As soon as he told us to pick up our things and follow him, I knew where he was taking us. We walked across campus, a silent procession with backpacks, at least half of a mile. Through streets, parking lots, buildings. And then there was nothing. A silent park surrounded by humanity-the sounds of horns, clashes, crashes-yet here, silent in its sacredness. As we entered the stone gate, he simply told us to "read the plaque". We crept forth, knowing before we were told that this place was sadness. Hundreds of unmarked graves, right beneath our very feet. Hundreds of men that never made it home, that died in Oxford, Mississippi and did not die a "good death"; a death surrounded by loved ones, with a confidence of one's future in heaven. They were rough, raw passings, without the dignity of markers or sisters dropping tears onto the fresh soil.

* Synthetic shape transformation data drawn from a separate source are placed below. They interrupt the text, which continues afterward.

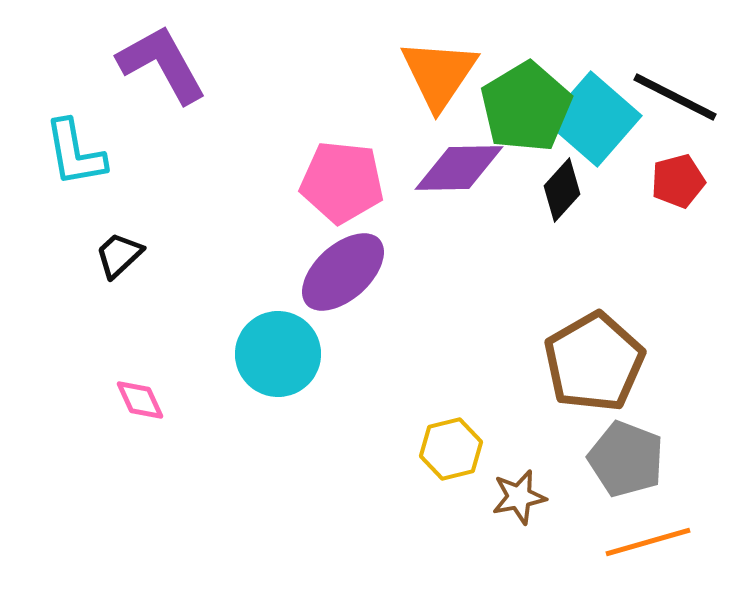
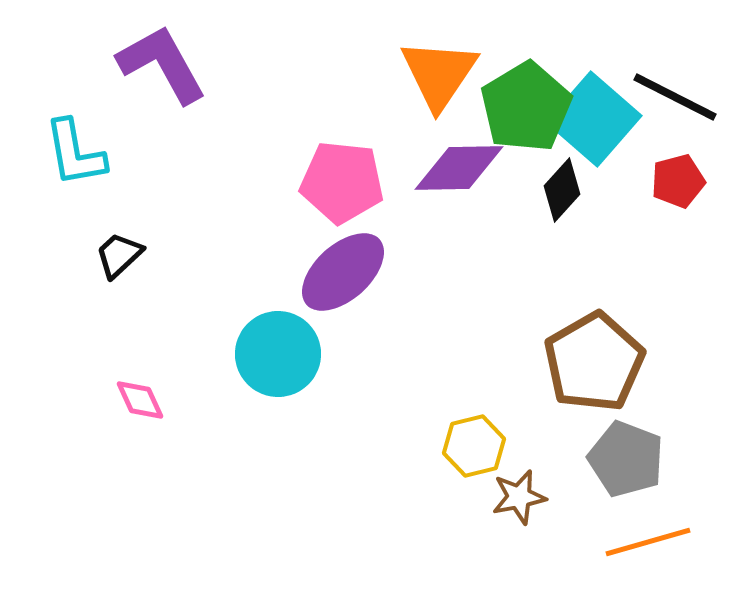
yellow hexagon: moved 23 px right, 3 px up
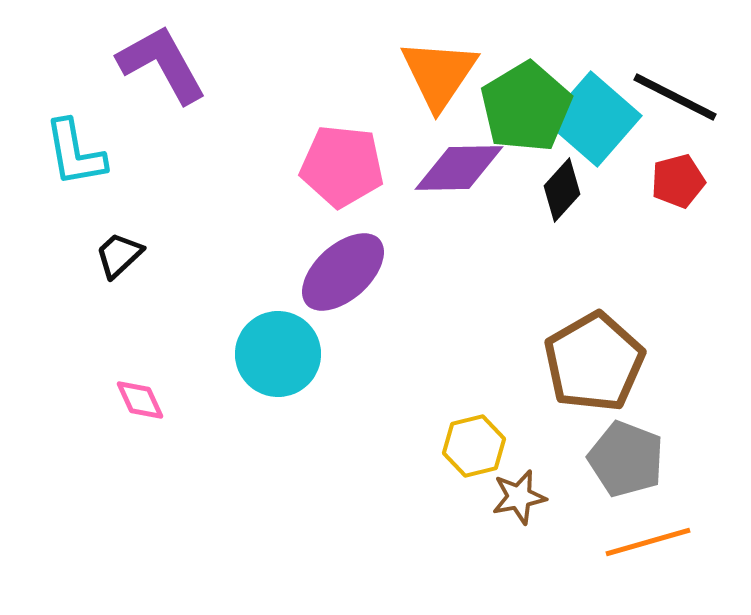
pink pentagon: moved 16 px up
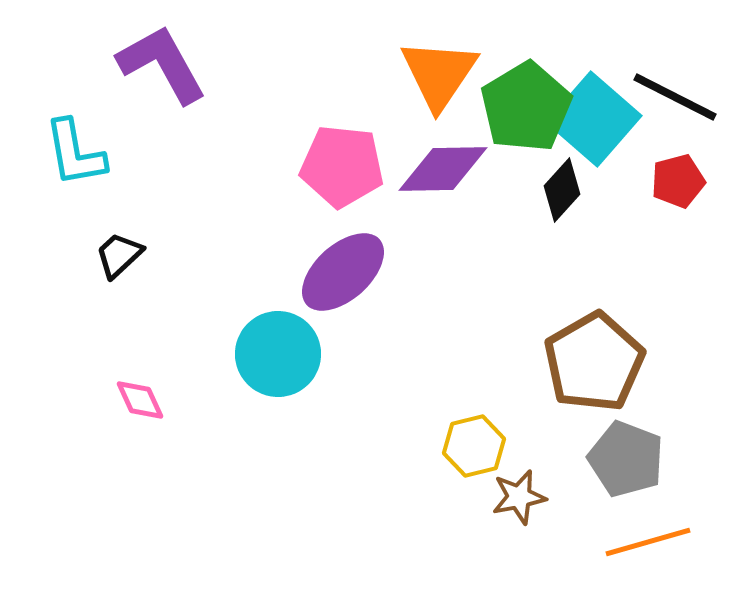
purple diamond: moved 16 px left, 1 px down
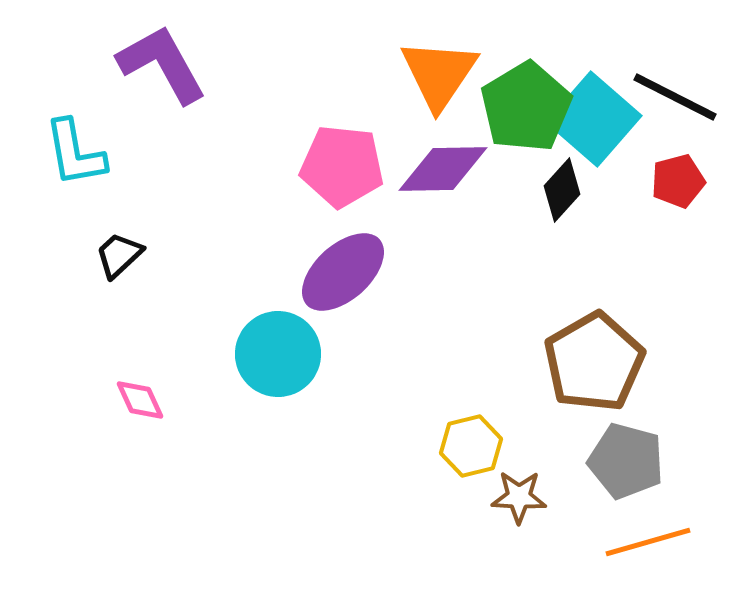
yellow hexagon: moved 3 px left
gray pentagon: moved 2 px down; rotated 6 degrees counterclockwise
brown star: rotated 14 degrees clockwise
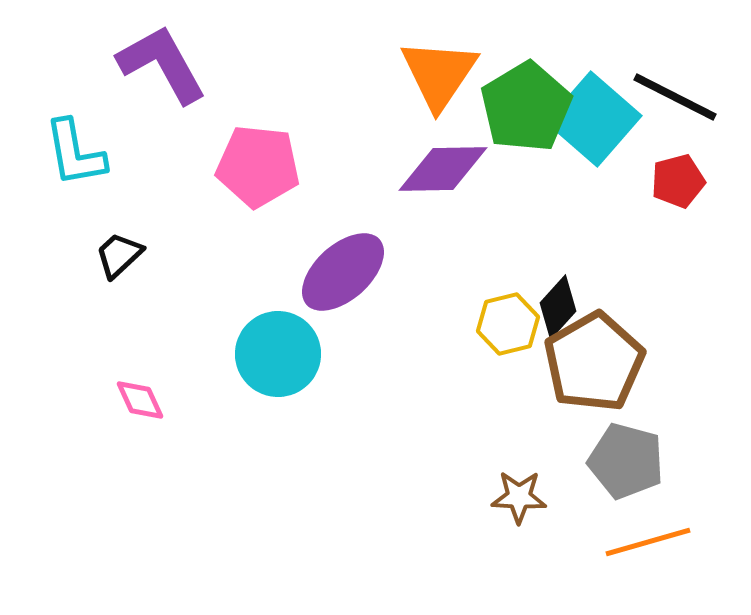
pink pentagon: moved 84 px left
black diamond: moved 4 px left, 117 px down
yellow hexagon: moved 37 px right, 122 px up
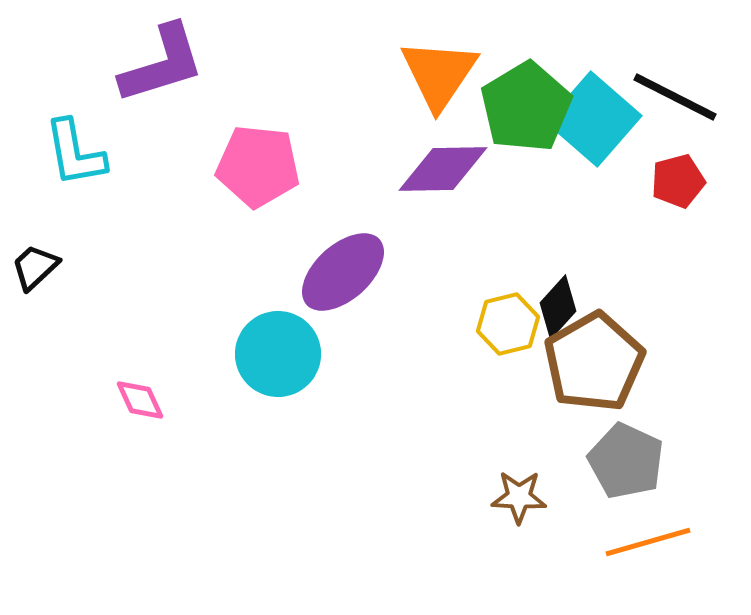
purple L-shape: rotated 102 degrees clockwise
black trapezoid: moved 84 px left, 12 px down
gray pentagon: rotated 10 degrees clockwise
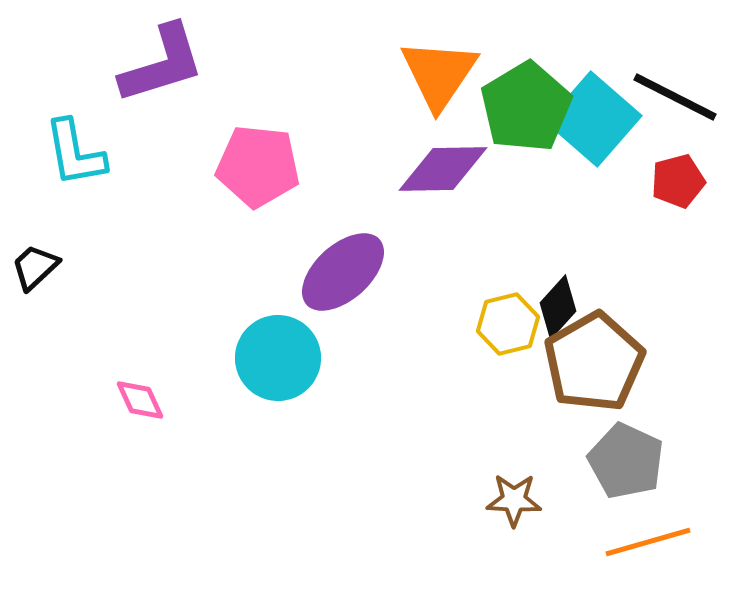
cyan circle: moved 4 px down
brown star: moved 5 px left, 3 px down
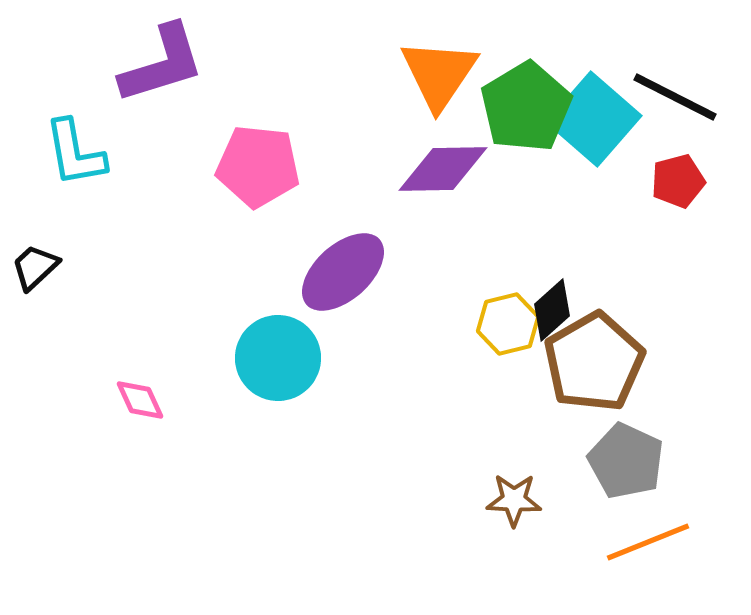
black diamond: moved 6 px left, 3 px down; rotated 6 degrees clockwise
orange line: rotated 6 degrees counterclockwise
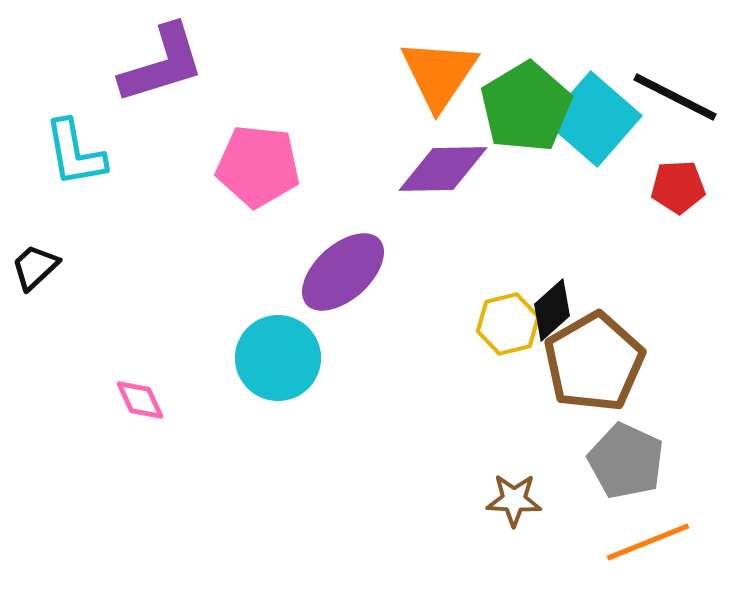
red pentagon: moved 6 px down; rotated 12 degrees clockwise
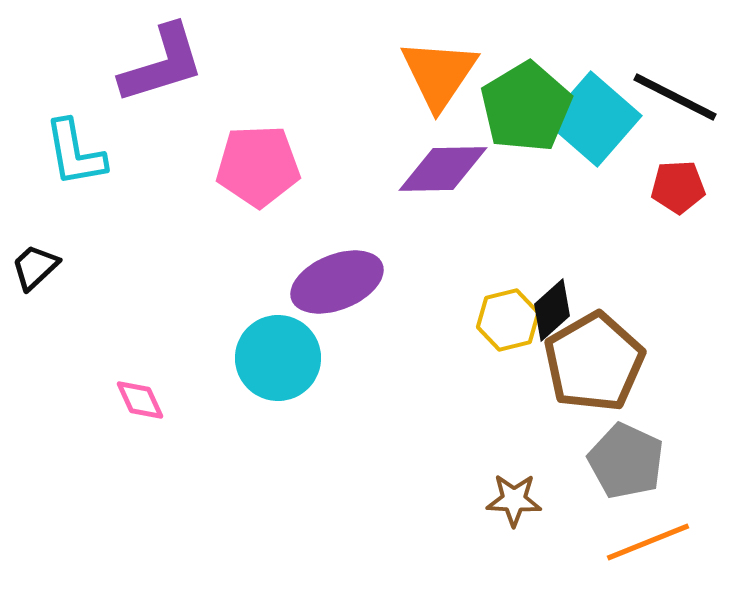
pink pentagon: rotated 8 degrees counterclockwise
purple ellipse: moved 6 px left, 10 px down; rotated 20 degrees clockwise
yellow hexagon: moved 4 px up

We were noiseless. Settling onto the stone wall that surrounds the plot, we listened to him explain about the numbers of the dead. Not historical numbers, not the estimates listed only for fact and memorization. He gave us the same numbers, with different perspective-the idea that war is hell, the fleeting question of wondering what could ever be so important that we would shed human blood. I stretched my hand over the rust carpet of pine needles, woven into one another dusting the cemetery. It was cold outside, and I'm sure that none of us could forget that there were bones beneath our feet.

1 comment:

jimmy said...

word. sounds like a john neff class to me.

way to write the hell out of it, hannah.